I did make a chicken salad for first course - and dressed it with an improvised mustard&maple syrup dressing. [I roasted some cubes of potato, dusted with salt and smoked paprika, in the oven whilst cooking the pudding, to give a little warmth to the salad]

IM003207 The pudding was a variation on a recipe from the paper a couple of week's back.Yet another 'magic' pudding with a sponge top and sauce beneath.

I halved the quantities and served it with natural yogurt.


This pud mystically produces its own puddle of zesty sauce below a light, soufflé-ish sponge [from a recipe by Lucas Hollweg ]

Serves 2

- 75g butter, plus a blob for greasing

- Finely grated zest of 1 orange

- 90g caster sugar

- 2 eggs, separated

- Juice of 1 orange made up to 200ml with milk

- 25g self-raising flour

- Icing sugar for dusting

Preheat the oven to 180C. Grease a round 18cm ovenproof dish. IM003206 Cream together the butter, zest and sugar with a wooden spoon until it forms a coherent mass, then beat in the egg yolks, one at a time, until well incorporated. Mix in the juice and milk. Finally, fold in the flour. Whisk the egg whites until they form soft peaks when you lift the whisk, then gently fold into the mixture. Tip into the greased dish and place the dish in a roasting tin. Pour boiling water into the tin around the dish so it comes about halfway up the sides. Bake for 40 minutes until the top is firm and golden. Sprinkle with icing sugar and serve with cream or natural yogurt.

It looked really good in my blue enamel bowl - and it tasted satisfyingly warming! I am drinking lots of tea too, that always helps to keep me warm. I am enjoying the Redbush Tea which Liz had here at Christmas. I hope Bob feels duly fortified, now he has gone out for an afternoon of Pastoral Visiting.

Once I have done all the other things which need to be sorted, I shall try and unload [from Bobs' camera] the photos taken last night.
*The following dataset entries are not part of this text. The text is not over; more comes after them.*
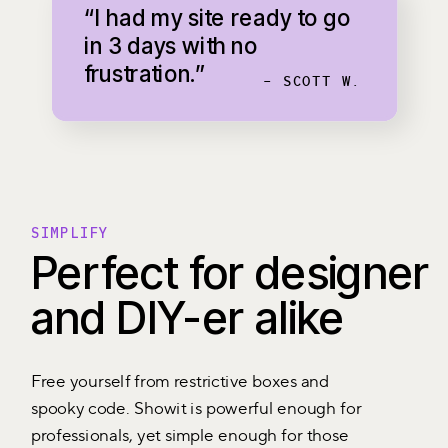
“I had my site ready to go
in 3 days with no
frustration.”
- SCOTT W.
SIMPLIFY
Perfect for designer
and DIY-er alike
Free yourself from restrictive boxes and
spooky code. Showit is powerful enough for
professionals, yet simple enough for those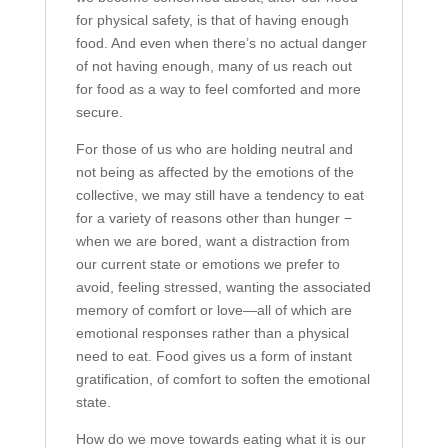
for physical safety, is that of having enough
food. And even when there’s no actual danger
of not having enough, many of us reach out
for food as a way to feel comforted and more
secure.
For those of us who are holding neutral and
not being as affected by the emotions of the
collective, we may still have a tendency to eat
for a variety of reasons other than hunger −
when we are bored, want a distraction from
our current state or emotions we prefer to
avoid, feeling stressed, wanting the associated
memory of comfort or love—all of which are
emotional responses rather than a physical
need to eat. Food gives us a form of instant
gratification, of comfort to soften the emotional
state.
How do we move towards eating what it is our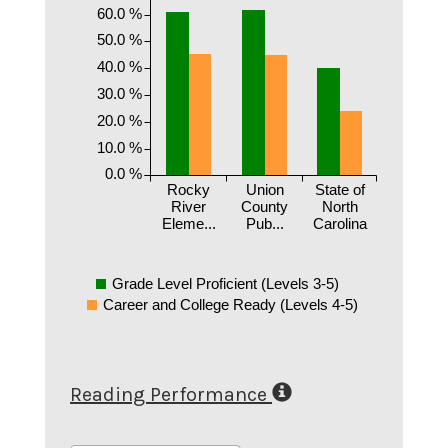
60.0 %
50.0 %
40.0 %
30.0 %
20.0 %
10.0 %
0.0 %
Rocky
Union
State of
River
County
North
Eleme...
Pub...
Carolina
Grade Level Proficient (Levels 3-5)
Career and College Ready (Levels 4-5)
Reading Performance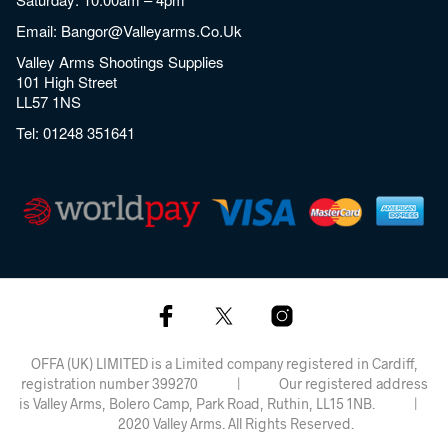
Email:
Bangor@valleyarms.co.uk
Valley Arms Shootings Supplies
101 High Street
LL57 1NS
Tel:
01248 351641
OFFA (UK) LIMITED is a Limited company registered in Cardiff,
registration number 399270 | Our registered address
is Valley Arms, Bolero Camp, Park Road, Ruthin, LL15 1NB. |
2020 Valley Arms. All Rights Reserved.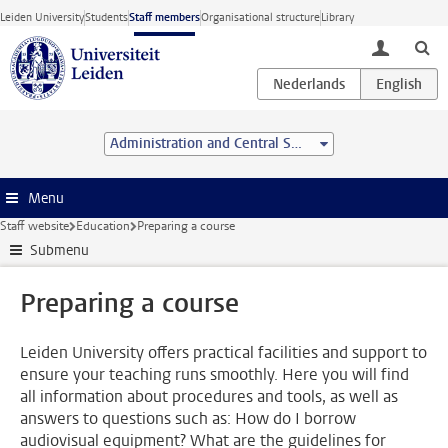
Skip to main content
Leiden University
Students
Staff members
Organisational structure
Library
toggle lo
Administration and Central Services
Menu
Staff website
Education
Preparing a course
Submenu
Preparing a course
Leiden University offers practical facilities and support to
ensure your teaching runs smoothly. Here you will find
all information about procedures and tools, as well as
answers to questions such as: How do I borrow
audiovisual equipment? What are the guidelines for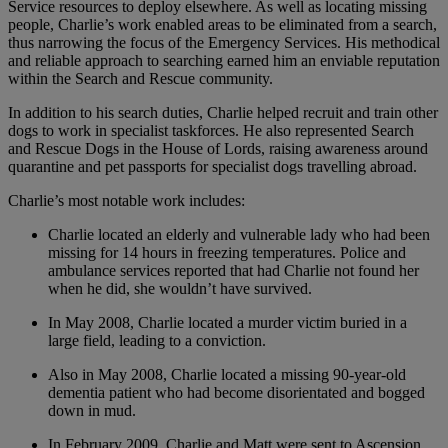
Service resources to deploy elsewhere. As well as locating missing
people, Charlie’s work enabled areas to be eliminated from a search,
thus narrowing the focus of the Emergency Services. His methodical
and reliable approach to searching earned him an enviable reputation
within the Search and Rescue community.
In addition to his search duties, Charlie helped recruit and train other
dogs to work in specialist taskforces. He also represented Search
and Rescue Dogs in the House of Lords, raising awareness around
quarantine and pet passports for specialist dogs travelling abroad.
Charlie’s most notable work includes:
Charlie located an elderly and vulnerable lady who had been
missing for 14 hours in freezing temperatures. Police and
ambulance services reported that had Charlie not found her
when he did, she wouldn’t have survived.
In May 2008, Charlie located a murder victim buried in a
large field, leading to a conviction.
Also in May 2008, Charlie located a missing 90-year-old
dementia patient who had become disorientated and bogged
down in mud.
In February 2009, Charlie and Matt were sent to Ascension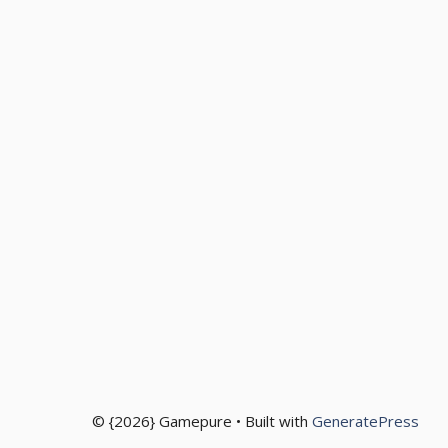
© {2026} Gamepure • Built with
GeneratePress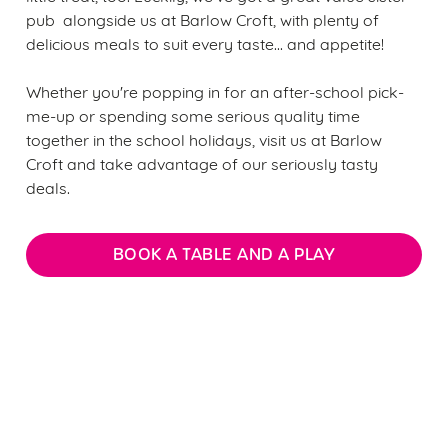
pub alongside us at Barlow Croft, with plenty of
delicious meals to suit every taste... and appetite!
Whether you're popping in for an after-school pick-
me-up or spending some serious quality time
together in the school holidays, visit us at Barlow
Croft and take advantage of our seriously tasty
deals.
BOOK A TABLE AND A PLAY
We use cookies
We use cookies to run this website and for marketing,
statistics and to save your preferences. To accept these
Sign up to marketing
cookies click 'Allow all cookies'. To accept only essential
cookies click 'Use necessary cookies only'. 'To
Sign up to hear about the latest news and updates.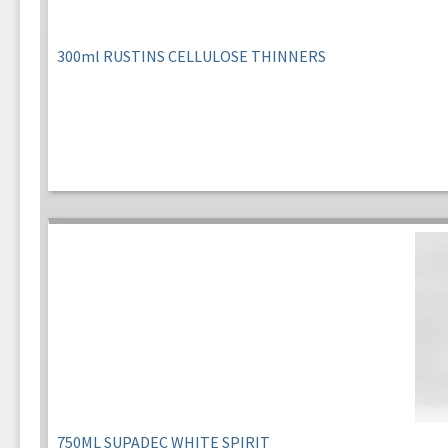
300ml RUSTINS CELLULOSE THINNERS
750ML SUPADEC WHITE SPIRIT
We went to a Folk Evening and had lots of fun, fund-raising. But we did not get to sing "Whose Pigs are These" unfortunately.


  1. For me January is all about Ryvita and Tax returns! Roll on February that's what I say. The pudding looks very nice, I love those puds with the sauce under the sponge.
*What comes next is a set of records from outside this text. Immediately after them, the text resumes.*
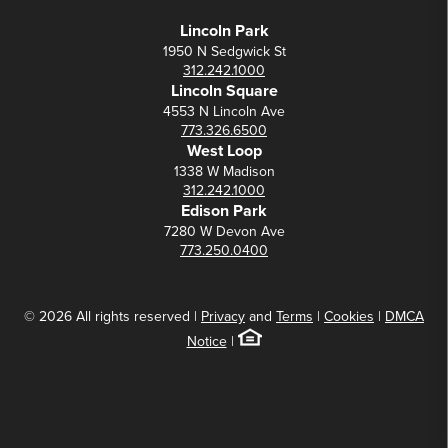
Lincoln Park
1950 N Sedgwick St
312.242.1000
Lincoln Square
4553 N Lincoln Ave
773.326.6500
West Loop
1338 W Madison
312.242.1000
Edison Park
7280 W Devon Ave
773.250.0400
© 2026 All rights reserved |
Privacy
and
Terms
|
Cookies
|
DMCA
Notice
|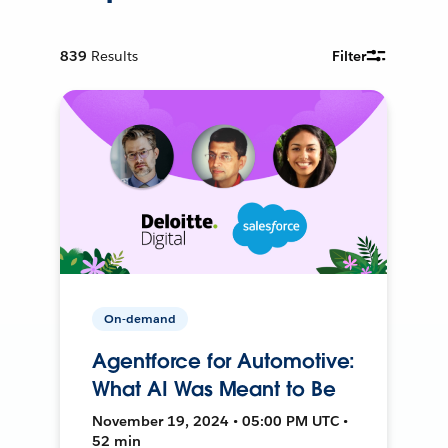
839
Results
Filter
On-demand
Agentforce for Automotive:
What AI Was Meant to Be
November 19, 2024 • 05:00 PM UTC •
52 min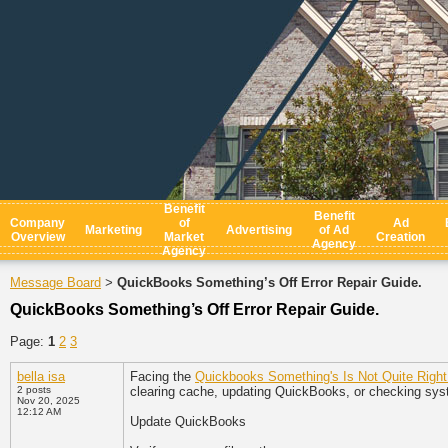
Benefit
Benefit
Company
of
Ad
Marketing
Advertising
of Ad
Overview
Market
Creation
Agency
Agency
Message Board
QuickBooks Something’s Off Error Repair Guide.
>
QuickBooks Something’s Off Error Repair Guide.
Page:
1
2
3
bella isa
Facing the
Quickbooks Something's Is Not Quite Right
2 posts
clearing cache, updating QuickBooks, or checking syst
Nov 20, 2025
12:12 AM
Update QuickBooks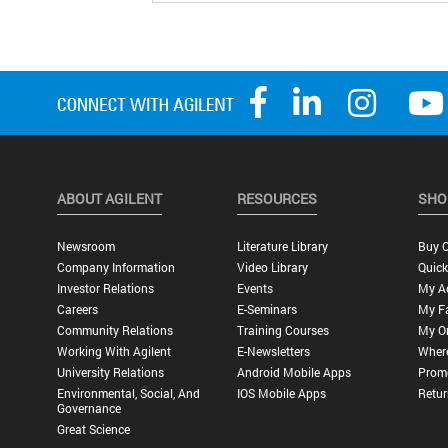
ABOUT AGILENT
RESOURCES
SHO
Newsroom
Literature Library
Buy O
Company Information
Video Library
Quick
Investor Relations
Events
My A
Careers
E-Seminars
My Fa
Community Relations
Training Courses
My O
Working With Agilent
E-Newsletters
Wher
University Relations
Android Mobile Apps
Promo
Environmental, Social, And
IOS Mobile Apps
Retur
Governance
Great Science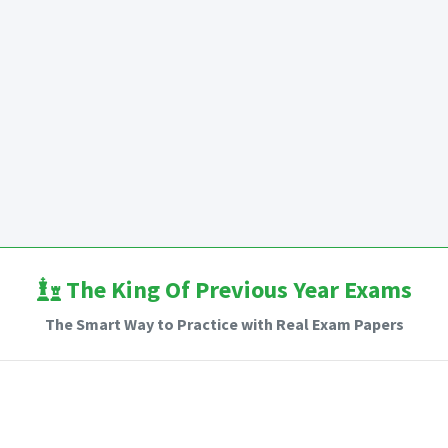
The King Of Previous Year Exams
The Smart Way to Practice with Real Exam Papers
    Anyway, loved the post on Victorian farm. John Stott, indeed! I'd like to see him sing to a pig, perhaps this is something he could take up in his retirement...with Sentinu and Wright on squeezebox and fiddle (the ABC being too posh for folk music!).

  2. I thought the ABC liked druid/celtic stuff?? His bushy beard is worthy of any self respecting folk club! I am sure he'd be good with a bodrhun.
    Would your anglican folk band be entirely male, DD? Perhaps you could get Elaine Storkey to contribute famle vocal parts?
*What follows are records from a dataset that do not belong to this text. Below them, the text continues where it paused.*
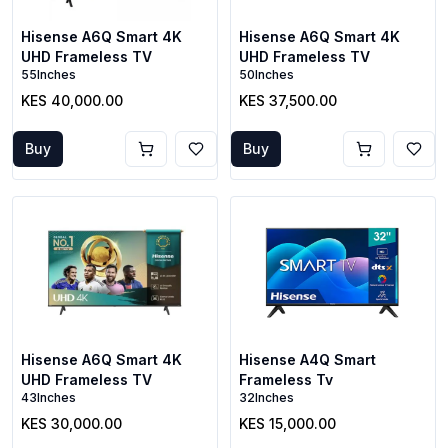
Hisense A6Q Smart 4K
Hisense A6Q Smart 4K
UHD Frameless TV
UHD Frameless TV
55Inches
50Inches
KES 40,000.00
KES 37,500.00
Buy
Buy
Hisense A6Q Smart 4K
Hisense A4Q Smart
UHD Frameless TV
Frameless Tv
43Inches
32Inches
KES 30,000.00
KES 15,000.00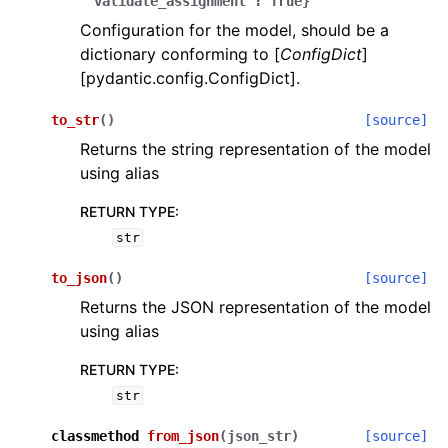
'validate_assignment':
True}
Configuration for the model, should be a
dictionary conforming to [
ConfigDict
]
[pydantic.config.ConfigDict].
to_str
(
)
[source]
Returns the string representation of the model
ggle navigation of Wrapper Classes
using alias
RETURN TYPE
:
str
ggle navigation of Available Services
to_json
(
)
[source]
Returns the JSON representation of the model
using alias
ggle navigation of Model Reference
RETURN TYPE
:
str
classmethod
from_json
(
json_str
)
[source]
  3. Oh dear - is there ever a time for lettuce and crispbreads - hope not!!
    I love seeing your cooking - you are very talented.

  4. Ang,
    You're dead right, with that beard all the Arch Druid would need is a nice Aran sweater...he could be a member of the Dubliners..."and it's no, nay, never! No nay never no more! Shall I play the wild rover, no never no more!"

    ...I could see Elaine Storkey perched on a stool a la Maddie Prior in the 1970s...oh, with old what-his-chops off the telly (Around the World in 80 Faiths) on Sittar (sp?).